De dez fics/histórias escritas, onze falam sobre um adolescente que vê seu mundo de pernas para o ar ao ser obrigado a se mudar para outra cidade, e como se não bastasse, uma grande parte do texto dessas histórias quase sempre comete um verdadeiro “genocídio” contra a nossa gramática. Larguei várias pelo caminho. É mais fácil tentar entender um hieróglifo do que conseguir decifrar uma frase onde 95% das palavras estão abreviadas no pior estilo internetês e isso sem falar no excesso de repetição de algumas (muitas) expressões. E a overdose de adjetivos? E os parágrafos onde se encontra de tudo e com tamanhos absurdos? E o samba do crioulo doido alternando a primeira com a terceira pessoa? E os enredos?
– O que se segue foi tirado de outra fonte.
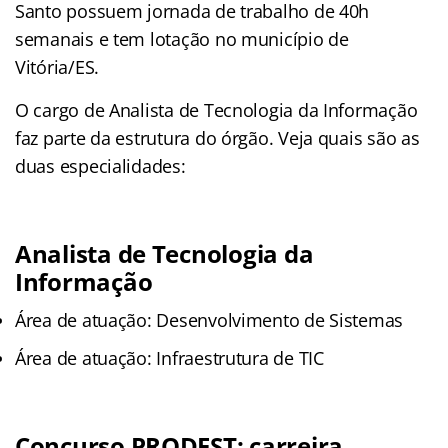
Santo possuem jornada de trabalho de 40h
semanais e tem lotação no município de
Vitória/ES.
O cargo de Analista de Tecnologia da Informação
faz parte da estrutura do órgão. Veja quais são as
duas especialidades:
Analista de Tecnologia da
Informação
Área de atuação: Desenvolvimento de Sistemas
Área de atuação: Infraestrutura de TIC
Concurso PRODEST: carreira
Essa minha geração está abusando da velha máxima do nada se cria, tudo se copia. Quantas fics/histórias com a premissa “Fulana é uma garota comum, com uma vida comum, um emprego comum, mas essa não é só mais uma fic sobre uma garota comum”, ou então, “Mas algo acontece que vai mudar a vida dela para sempre” ou “Vamos ler e ver o que acontece”, ah, sem falar que quase todos os futuros casais acabam se conhecendo no meet and greet e tornam-se perdidamente apaixonados em apenas um segundo, casam-se após três parágrafos e no capítulo seguinte estão grávidos. Também não pode faltar a mocinha deixando os materiais caírem no chão, o mocinho emergindo do nada para ajudá-la, os olhares se cruzando e um sorriso se formando nos lábios de ambos e a paixão florescendo…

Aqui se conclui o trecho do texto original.